Nebraska, meanwhile, organized its state legislature on January 9th. It would not become a state for another year.

The “local” weather, apparently, was reported out of Philadelphia:

“MORE COLD WEATHER Philadelphia, Jan. 14 – Midnight – Since 6pm this evening, the weather has suddenly become much colder here, the mercury falling 10 to 15 degrees.”

The sixth column begins with snappy headlines and Twitter-esque synopses of more events across the nation.

  • Steamer Captured and Burned. [A steamboat full of cotton was captured by outlaws and set on fire once the passengers and crew were off the boat.]
  • Execution in Georgia. “Augusta, Ga., Jan 12 – The negro Isaac convicted of the murder of Henry Amos in Hancock County was executed today. He died protesting his innocence, though he had previously repeatedly confessed his guilt.”
  • Death of a Naval Officer. “San Francisco, Jan. 12 – The steamer Colorado with passengers from New York on the 21st has arrived. She reports the death of Capt. R. W. Scott, late commander of the U.S. steamer Saginaw, at Acapulco, January 5th, after three weeks’ sickness.”
  • Counterfeit Revenue Stamps — Heavy Seizure “Louisville, Jan. 13 — The collector of internal revenue has seized another lot of 123,000 cigars from New York, having counterfeit Government stamps on the boxes.”
  • The Jacques Case. “Louisville, January 12 — The case of Colonel James S. Jacques, charged as accessory to the killing of Louisa C. Williams by abortion, in September last, is now on trial in the Circuit Court here.”
  • Unites States Senators from Florida. “Savannah, Ga., Jan. 13 – Hon. Mr. Call and ex-Provisional Governor Marvin have been elected  U.S. Senators from Florida over two rebel generals and arrived at Savannah on the 10th en route for Washington.”

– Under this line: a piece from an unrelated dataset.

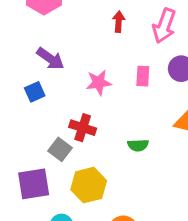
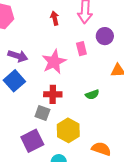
pink star: (99, 83) -> (54, 62), size x1.4
blue square: (35, 92) -> (14, 81), size x1.5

Then it launches into several inches covering the  “Methodist Episcopal Missionary Anniversary”. Across the city, services included addresses from various missionaries about the work they had done throughout the world.

The headline “The Lost Found” starts a tale worthy of Dickens towards the end of the sixth column. A young teen boy was found by police officers with nothing more than the clothes he was wearing. “At the station house, under threat of being sent to the house of refuge, he told that nearly two years ago he had run away from his mother in this city, and had gone with the army, with which he had continued until recently. He was taken to his mother’s house on Goodman alley, near Cross street, by officer Gaines, but she at first failed to recognize him, saying her child was dead. On making himself known, however, the runaway was welcomed as only a mother can welcome a lost child.”

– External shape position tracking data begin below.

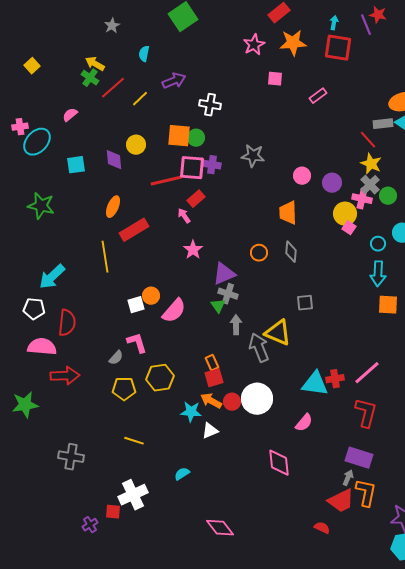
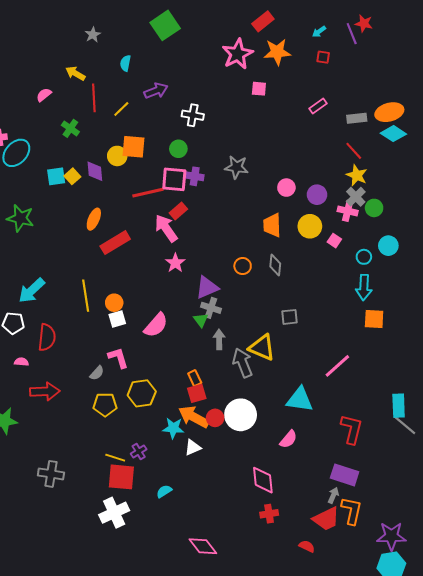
cyan arrow: (334, 23) -> (319, 32), turned -136
pink star: (254, 45) -> (237, 54), size x1.4
red square: (338, 48) -> (323, 57), size x0.5
yellow square: (32, 66) -> (72, 176), moved
green cross: (90, 78) -> (70, 128), moved
red line: (113, 88) -> (94, 98), turned -52
pink rectangle: (318, 96) -> (318, 106), moved
pink semicircle: (70, 115) -> (44, 95), moved
gray rectangle: (383, 124) -> (357, 118), moved
orange square: (179, 136) -> (134, 147), moved
yellow circle: (345, 214) -> (310, 226), moved
pink arrow: (184, 216) -> (166, 228), size x1.8
yellow line: (105, 257) -> (86, 296), moved
orange circle: (151, 296) -> (114, 303), moved
pink semicircle: (42, 347) -> (21, 362), size x0.5
pink line: (367, 373) -> (337, 366), moved
red cross: (335, 379) -> (269, 514), moved
orange arrow: (211, 401) -> (194, 417), size x1.4
red square: (113, 512) -> (121, 477), moved, size x1.8
purple cross: (90, 525) -> (139, 452), moved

The last column of the front page begins with a list of robberies that occurred in the City, and becomes a veritable smorgasbord of news and notices.

After a discussion about the ice in the harbor shifting, more concerns about boat wrecks and the loss of tobacco they carried, announcements of the meeting of City Council members, reports of deaths and arrests, more notices about the comings and goings of freighters and ocean steamers, at last we come to the report that marks the start of Towson University:

“The State Normal School — This institution, under the control of the State Board of Education, opens this morning. Mr. M.A. Newell is the principal.”

And that’s it. That’s our grand entrance on the world — a two-sentence notice buried under all the life and death and war and recovery and good and bad that was the front page of an American broadsheet in January of 1866.

Happy Birthday, Towson University. Your quiet start has not gone unnoticed.